The setup is a line of squares – effectively a one-dimensional grid square, although it's single progression (grid squares are almost always double-progression to avoid end(/perimeter!) effects. Each couple has a shadow couple that they progress with, and I decided I wanted them to swap roles each turn. Progression-wise it's more related to a Mescolanza (4 facing 4) set, although that formation is never actually reached.
If anyone else wants to try writing a squontra, note:
- If you're going to swap heads and sides each time (which I think works best), you don't want the head and side roles to be too dissimilar, because you want to be able to stop the calling at some point.
- This is primarily a contra – people should be kept moving, unlike many square dances!
- You ideally want to get interactions with your partner, opposite and corner each time through, which can be challenging to fit in 32 bars. This formation is probably a good candidate for 48 or 64 bar dances.
|A1||Men left hand star halfway (3)
Swing opposite (5)
|A2||Star promenade halfway (i.e. keep arm round partner and men form left hand star) (4)
Men break: all 4 ladies' chain across to partner (4)
|B1||Do-si-do corner (4)
Heads pass through up and down to meet a new couple coming in the other direction; if they reach the end of the set they turn around with a California twirl (2)
Sides meet, facing across (2)
|B2||Unless you've just reached the end, balance the ring and petronella roll to the right one place, finishing facing partner (2)
Partner swing and finish facing the middle of a new square set (or end couple if your shadow couple has just reached the end) (4)

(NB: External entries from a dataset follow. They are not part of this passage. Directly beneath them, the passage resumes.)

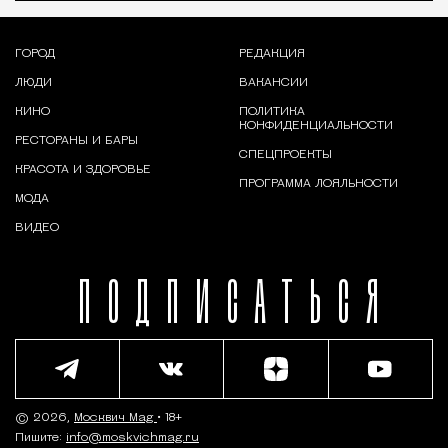
ГОРОД
РЕДАКЦИЯ
ЛЮДИ
ВАКАНСИИ
КИНО
ПОЛИТИКА
КОНФИДЕНЦИАЛЬНОСТИ
РЕСТОРАНЫ И БАРЫ
СПЕЦПРОЕКТЫ
КРАСОТА И ЗДОРОВЬЕ
ПРОГРАММА ЛОЯЛЬНОСТИ
МОДА
ВИДЕО
ПОДПИСАТЬСЯ
© 2026,
Москвич Mag
• 18+
Пишите:
info@moskvichmag.ru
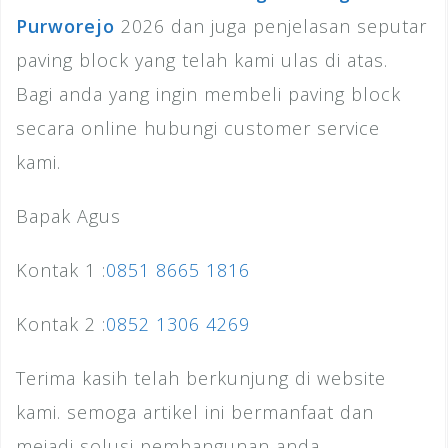
Purworejo
2026 dan juga penjelasan seputar
paving block yang telah kami ulas di atas.
Bagi anda yang ingin membeli paving block
secara online hubungi customer service
kami.
Bapak Agus
Kontak 1 :
0851 8665 1816
Kontak 2 :
0852 1306 4269
Terima kasih telah berkunjung di website
kami. semoga artikel ini bermanfaat dan
mejadi solusi pembangunan anda.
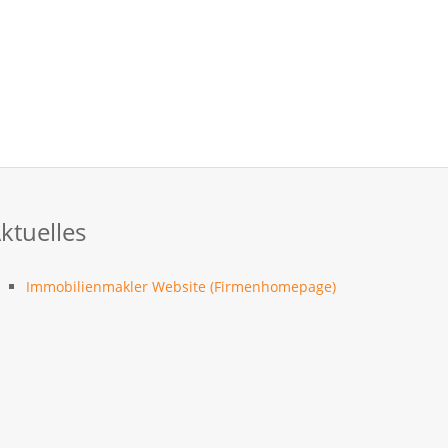
ktuelles
Immobilienmakler Website (Firmenhomepage)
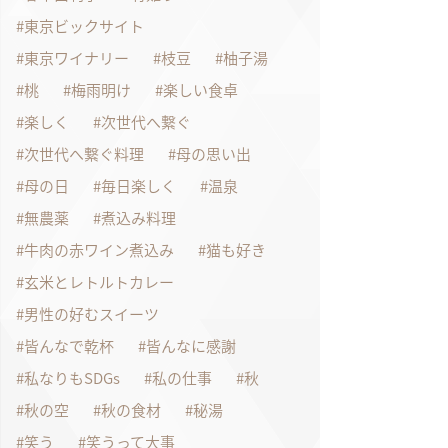
東京ビックサイト
東京ワイナリー
枝豆
柚子湯
桃
梅雨明け
楽しい食卓
楽しく
次世代へ繋ぐ
次世代へ繋ぐ料理
母の思い出
母の日
毎日楽しく
温泉
無農薬
煮込み料理
牛肉の赤ワイン煮込み
猫も好き
玄米とレトルトカレー
男性の好むスイーツ
皆んなで乾杯
皆んなに感謝
私なりもSDGs
私の仕事
秋
秋の空
秋の食材
秘湯
笑う
笑うって大事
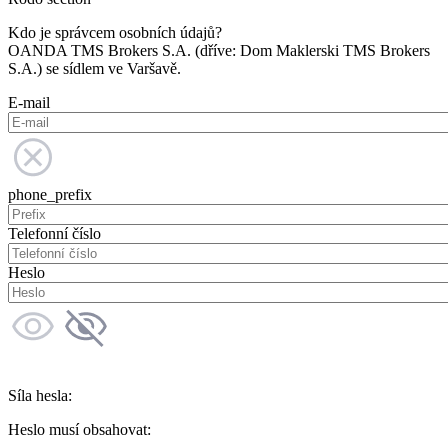
Kdo je správcem osobních údajů?
OANDA TMS Brokers S.A. (dříve: Dom Maklerski TMS Brokers
S.A.) se sídlem ve Varšavě.
E-mail
phone_prefix
Telefonní číslo
Heslo
Síla hesla:
Heslo musí obsahovat:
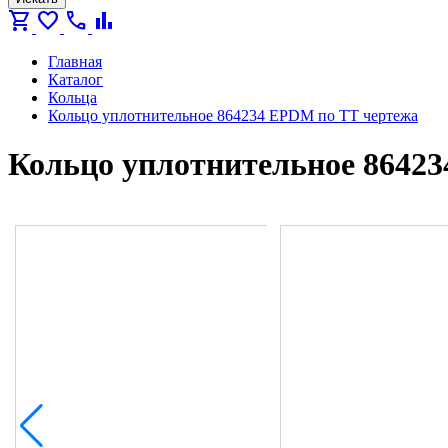
shopping_cart
favorite
call
bar_chart
Главная
Каталог
Кольца
Кольцо уплотнительное 864234 EPDM по ТТ чертежа
Кольцо уплотнительное 8642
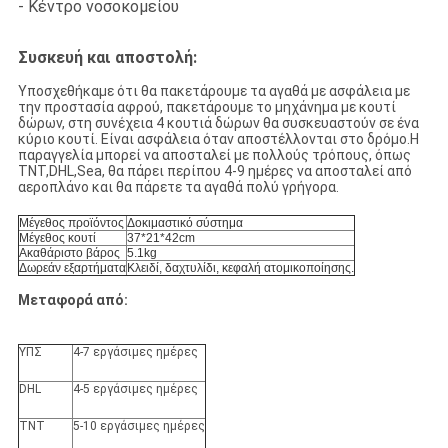
- Κέντρο νοσοκομείου
Συσκευή και αποστολή:
Υποσχεθήκαμε ότι θα πακετάρουμε τα αγαθά με ασφάλεια με
την προστασία αφρού, πακετάρουμε το μηχάνημα με κουτί
δώρων, στη συνέχεια 4 κουτιά δώρων θα συσκευαστούν σε ένα
κύριο κουτί. Είναι ασφάλεια όταν αποστέλλονται στο δρόμο.Η
παραγγελία μπορεί να αποσταλεί με πολλούς τρόπους, όπως
TNT,DHL,Sea, θα πάρει περίπου 4-9 ημέρες να αποσταλεί από
αεροπλάνο και θα πάρετε τα αγαθά πολύ γρήγορα.
Μέγεθος προϊόντος
Δοκιμαστικό σύστημα
Μέγεθος κουτί
37*21*42cm
Ακαθάριστο βάρος
5.1kg
Δωρεάν εξαρτήματα
Κλειδί, δαχτυλίδι, κεφαλή ατομικοποίησης.
Μεταφορά από:
ΥΠΣ
4-7 εργάσιμες ημέρες
DHL
4-5 εργάσιμες ημέρες
TNT
5-10 εργάσιμες ημέρες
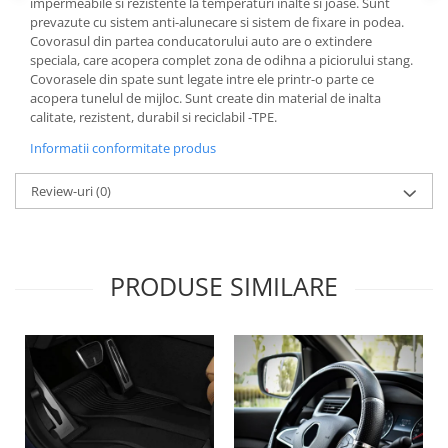
impermeabile si rezistente la temperaturi inalte si joase. Sunt
Lichid de frana
prevazute cu sistem anti-alunecare si sistem de fixare in podea.
Vaselina si spray-uri tehnice moto
Covorasul din partea conducatorului auto are o extindere
speciala, care acopera complet zona de odihna a piciorului stang.
Filtre moto
Covorasele din spate sunt legate intre ele printr-o parte ce
Filtru combustibil
acopera tunelul de mijloc. Sunt create din material de inalta
calitate, rezistent, durabil si reciclabil -TPE.
Buson golire ulei
Informatii conformitate produs
Filtru ulei moto
Filtru aer moto
Review-uri
(0)
Intretinere si curatare filtre moto
Intretinere moto
Intretinere echipament moto
PRODUSE SIMILARE
Curatare moto
Covor moto
Accesorii moto
Antifurt
Genti bagaje moto
Huse moto
Suporti si kituri montaj topcase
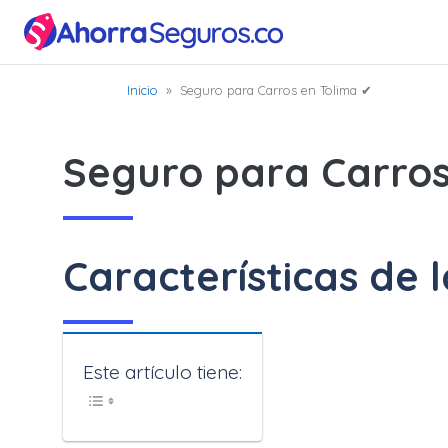
Inicio
Inicio
»
Seguro para Carros en Tolima ✔
Seguro
Seguro para Carros
para
Carros
Características de 
SOAT
Blog
Este artículo tiene:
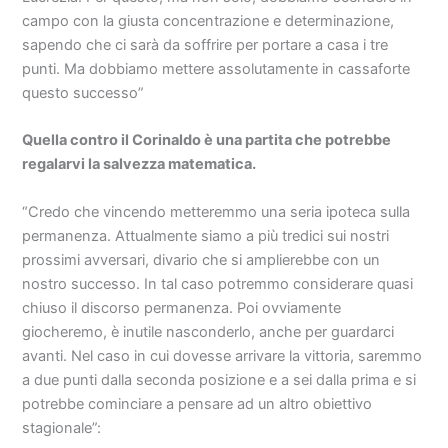
campo con la giusta concentrazione e determinazione,
sapendo che ci sarà da soffrire per portare a casa i tre
punti. Ma dobbiamo mettere assolutamente in cassaforte
questo successo”
Quella contro il Corinaldo è una partita che potrebbe
regalarvi la salvezza matematica.
“Credo che vincendo metteremmo una seria ipoteca sulla
permanenza. Attualmente siamo a più tredici sui nostri
prossimi avversari, divario che si amplierebbe con un
nostro successo. In tal caso potremmo considerare quasi
chiuso il discorso permanenza. Poi ovviamente
giocheremo, è inutile nasconderlo, anche per guardarci
avanti. Nel caso in cui dovesse arrivare la vittoria, saremmo
a due punti dalla seconda posizione e a sei dalla prima e si
potrebbe cominciare a pensare ad un altro obiettivo
stagionale”:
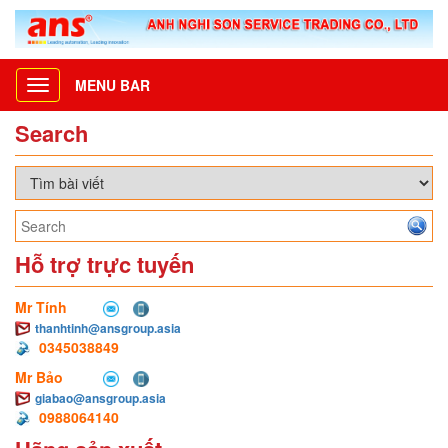
MENU BAR
Toggle
navigation
Search
Hỗ trợ trực tuyến
Mr Tính
thanhtinh@ansgroup.asia
0345038849
Mr Bảo
giabao@ansgroup.asia
0988064140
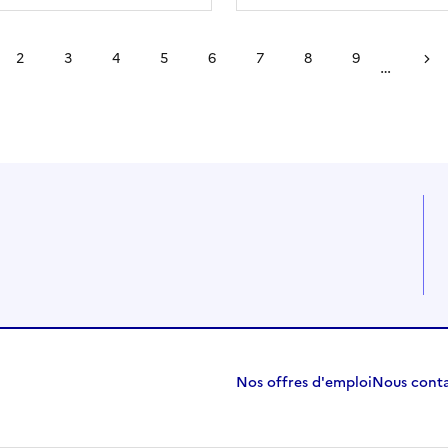
2
3
4
5
6
7
8
9
…
Page
Page
Page
Page
Page
Page
Page
Page
Page 
ante
Nos offres d'emploi
Nous cont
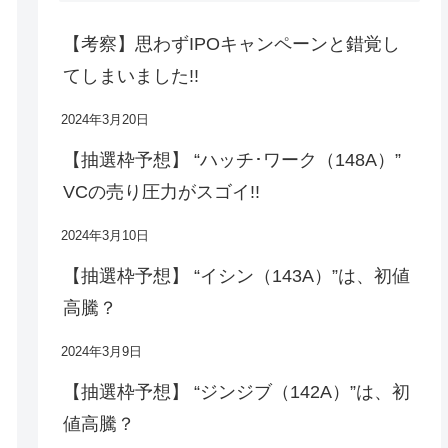
【考察】思わずIPOキャンペーンと錯覚し
てしまいました!!
2024年3月20日
【抽選枠予想】 “ハッチ･ワーク（148A）”
VCの売り圧力がスゴイ!!
2024年3月10日
【抽選枠予想】 “イシン（143A）”は、初値
高騰？
2024年3月9日
【抽選枠予想】 “ジンジブ（142A）”は、初
値高騰？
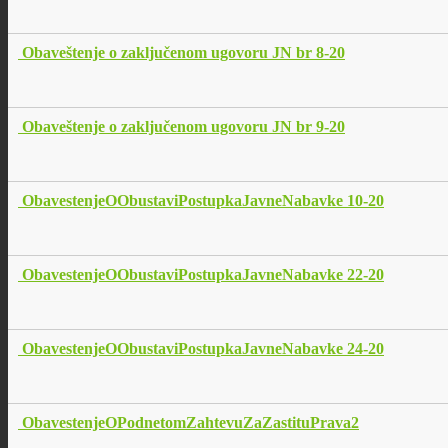
Obaveštenje o zaključenom ugovoru JN br 8-20
Obaveštenje o zaključenom ugovoru JN br 9-20
ObavestenjeOObustaviPostupkaJavneNabavke 10-20
ObavestenjeOObustaviPostupkaJavneNabavke 22-20
ObavestenjeOObustaviPostupkaJavneNabavke 24-20
ObavestenjeOPodnetomZahtevuZaZastituPrava2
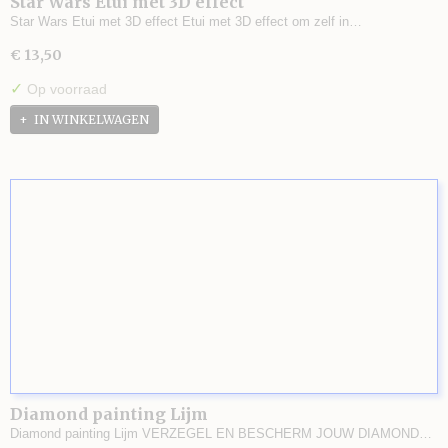
Star Wars Etui met 3D effect
Star Wars Etui met 3D effect Etui met 3D effect om zelf in…
€ 13,50
✓
Op voorraad
IN WINKELWAGEN
Diamond painting Lijm
Diamond painting Lijm VERZEGEL EN BESCHERM JOUW DIAMOND…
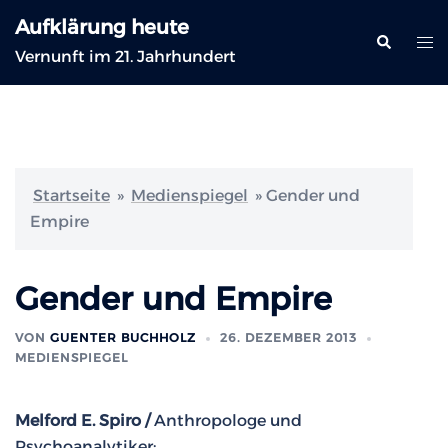
Zum
Aufklärung heute
Inhalt
Suche
Me
Vernunft im 21. Jahrhundert
springen
ums
Startseite
»
Medienspiegel
»
Gender und
Empire
Gender und Empire
VON
GUENTER BUCHHOLZ
26. DEZEMBER 2013
MEDIENSPIEGEL
Melford E. Spiro /
Anthropologe und
Psychoanalytiker:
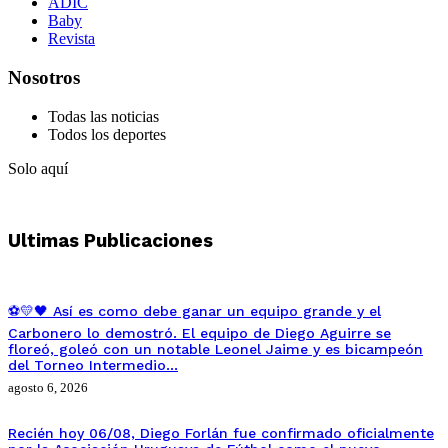
ADIC
Baby
Revista
Nosotros
Todas las noticias
Todos los deportes
Solo aquí
Ultimas Publicaciones
⚽💛🖤 Así es como debe ganar un equipo grande y el
Carbonero lo demostró. El equipo de Diego Aguirre se
floreó, goleó con un notable Leonel Jaime y es bicampeón
del Torneo Intermedio…
agosto 6, 2026
Recién hoy 06/08, Diego Forlán fue confirmado oficialmente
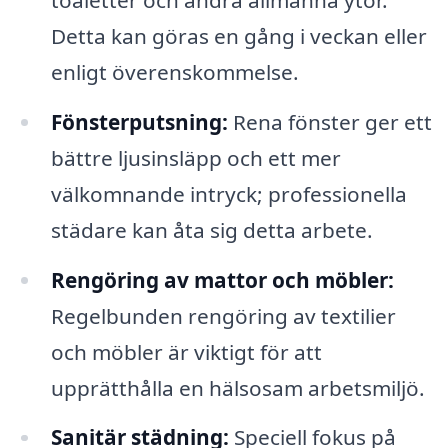
Detta kan göras en gång i veckan eller
enligt överenskommelse.
Fönsterputsning:
Rena fönster ger ett
bättre ljusinsläpp och ett mer
välkomnande intryck; professionella
städare kan åta sig detta arbete.
Rengöring av mattor och möbler:
Regelbunden rengöring av textilier
och möbler är viktigt för att
upprätthålla en hälsosam arbetsmiljö.
Sanitär städning:
Speciell fokus på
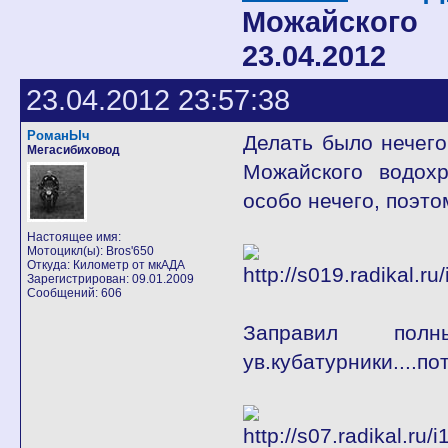
Можайского
23.04.2012
23.04.2012 23:57:38
РоманЫч
Делать было нечего,
Мегасибиховод
Можайского водохр
особо нечего, поэто
Настоящее имя:
Мотоцикл(ы): Bros'650
Откуда: Километр от мкАДА
Зарегистрирован: 09.01.2009
Сообщений: 606
Заправил пол
ув.кубатурники....п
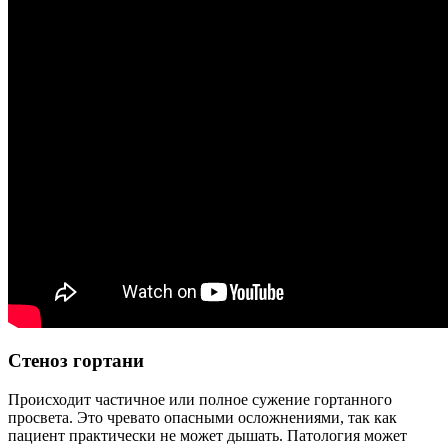
Стеноз гортани
Происходит частичное или полное сужение гортанного
просвета. Это чревато опасными осложнениями, так как
пациент практически не может дышать. Патология может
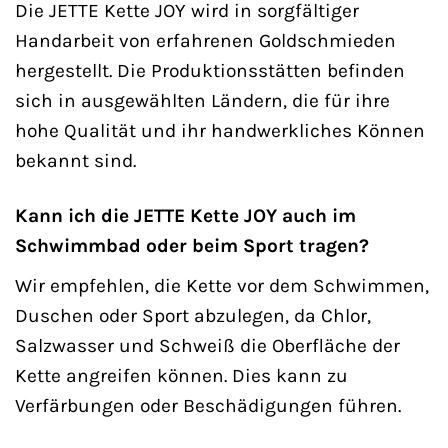
Die JETTE Kette JOY wird in sorgfältiger
Handarbeit von erfahrenen Goldschmieden
hergestellt. Die Produktionsstätten befinden
sich in ausgewählten Ländern, die für ihre
hohe Qualität und ihr handwerkliches Können
bekannt sind.
Kann ich die JETTE Kette JOY auch im
Schwimmbad oder beim Sport tragen?
Wir empfehlen, die Kette vor dem Schwimmen,
Duschen oder Sport abzulegen, da Chlor,
Salzwasser und Schweiß die Oberfläche der
Kette angreifen können. Dies kann zu
Verfärbungen oder Beschädigungen führen.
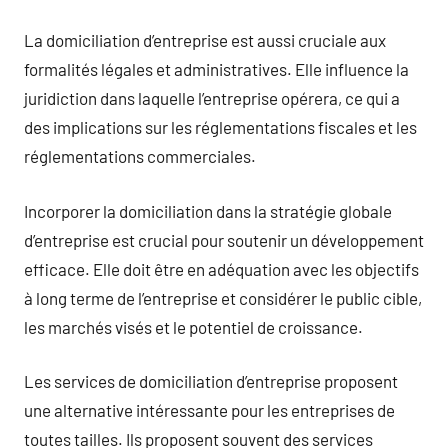
La domiciliation d’entreprise est aussi cruciale aux
formalités légales et administratives. Elle influence la
juridiction dans laquelle l’entreprise opérera, ce qui a
des implications sur les réglementations fiscales et les
réglementations commerciales.
Incorporer la domiciliation dans la stratégie globale
d’entreprise est crucial pour soutenir un développement
efficace. Elle doit être en adéquation avec les objectifs
à long terme de l’entreprise et considérer le public cible,
les marchés visés et le potentiel de croissance.
Les services de domiciliation d’entreprise proposent
une alternative intéressante pour les entreprises de
toutes tailles. Ils proposent souvent des services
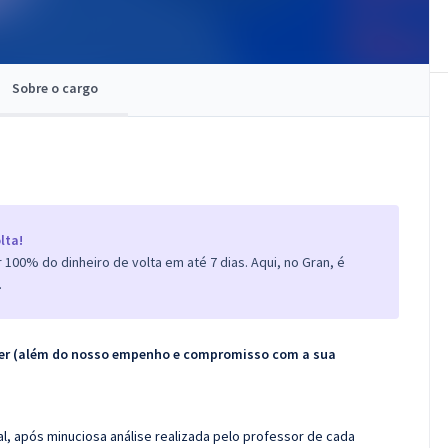
Sobre o cargo
lta!
100% do dinheiro de volta em até 7 dias. Aqui, no Gran, é
.
ecer (além do nosso empenho e compromisso com a sua
l, após minuciosa análise realizada pelo professor de cada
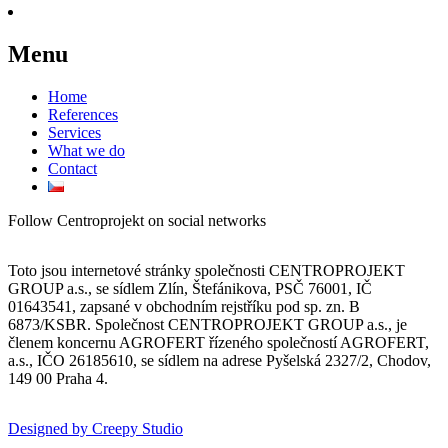
Menu
Home
References
Services
What we do
Contact
Follow Centroprojekt on social networks
Toto jsou internetové stránky společnosti CENTROPROJEKT
GROUP a.s., se sídlem Zlín, Štefánikova, PSČ 76001, IČ
01643541, zapsané v obchodním rejstříku pod sp. zn. B
6873/KSBR. Společnost CENTROPROJEKT GROUP a.s., je
členem koncernu AGROFERT řízeného společností AGROFERT,
a.s., IČO 26185610, se sídlem na adrese Pyšelská 2327/2, Chodov,
149 00 Praha 4.
Designed by Creepy Studio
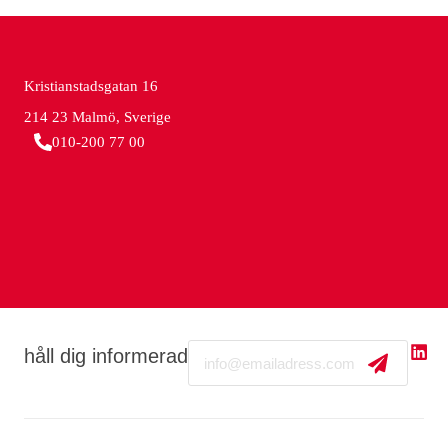
Kristianstadsgatan 16
214 23 Malmö, Sverige
010-200 77 00
Email
håll dig informerad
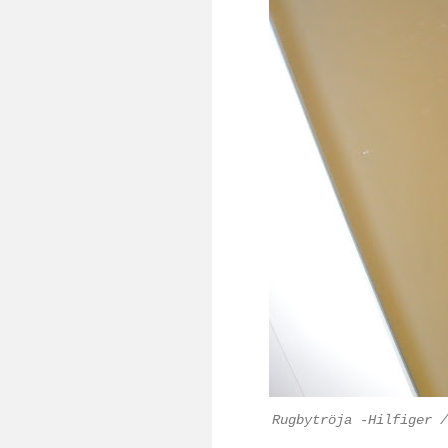
Rugbytröja -Hilfiger /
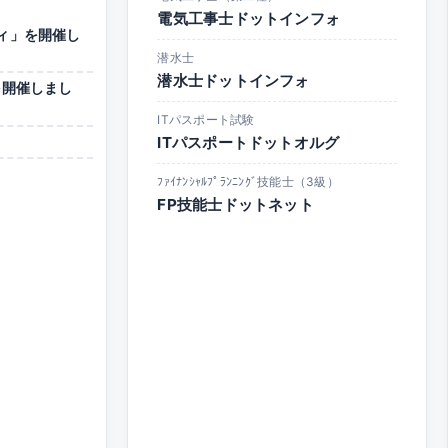
電気工事士ドットインフォ
ィ」を開催し
潜水士
潜水士ドットインフォ
を開催しまし
ITパスポート試験
ITパスポートドットオルグ
ﾌｧｲﾅﾝｼｬﾙﾌﾟﾗﾝﾆﾝｸﾞ技能士（3級）
FP技能士ドットネット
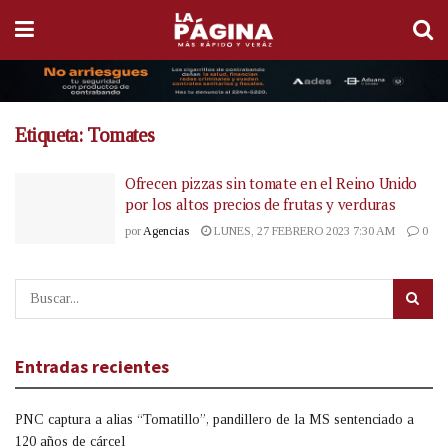
Etiqueta:
Tomates
Ofrecen pizzas sin tomate en el Reino Unido
por los altos precios de frutas y verduras
por
Agencias
LUNES, 27 FEBRERO 2023 7:30 AM
0
Entradas recientes
PNC captura a alias “Tomatillo”, pandillero de la MS sentenciado a
120 años de cárcel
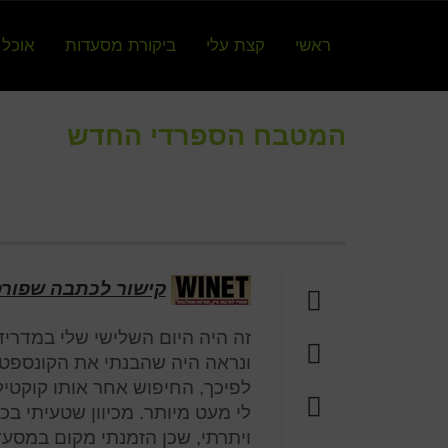
ראשי
קצת עלי
ביקורת מסעדות
אוכל 
המטבח הספרדי החדש
קישור לכתבה שפורסמה ב
זה היה היום השלישי שלי במדרי
ונראה היה שהבנתי את הקונספט. 
לפיכך, החיפוש אחר אותו קוקטיל 
לי מעט מיותר. מכיוון שטעיתי 
ויתרתי, שכן הזמנתי מקום במסע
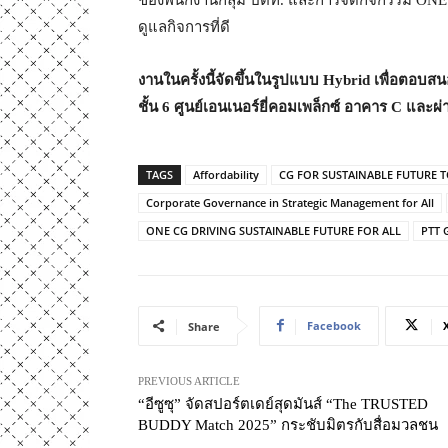
ดูแลกิจการที่ดี
งานในครั้งนี้จัดขึ้นในรูปแบบ
Hybrid เพื่อตอบสน
ชั้น 6 ศูนย์เอนเนอร์ยี่คอมเพล็กซ์ อาคาร C และ
TAGS
Affordability
CG FOR SUSTAINABLE FUTURE 
Corporate Governance in Strategic Management for All
ONE CG DRIVING SUSTAINABLE FUTURE FOR ALL
PTT 
Facebook
Share
PREVIOUS ARTICLE
“อีซูซุ” จัดสปอร์ตเดย์สุดมันส์ “The TRUSTED
BUDDY Match 2025” กระชับมิตรกับสื่อมวลชน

The appearance of a new square set is quite magical, but requires some thinking to work out what's going on! When a pair of couples reach the end, they face each other as opposing head couples for the next turn, with no side couples. The dance works for 2 couples, and then a new square is formed during the next progression.
Bob Isaacs recommended I switch the do-si-do for all 8 into the middle and back to people can find their bearings again; if the floor isn't that experienced then this is a good idea. You lose the corner interaction but increase the success rate, which is probably a good tradeoff!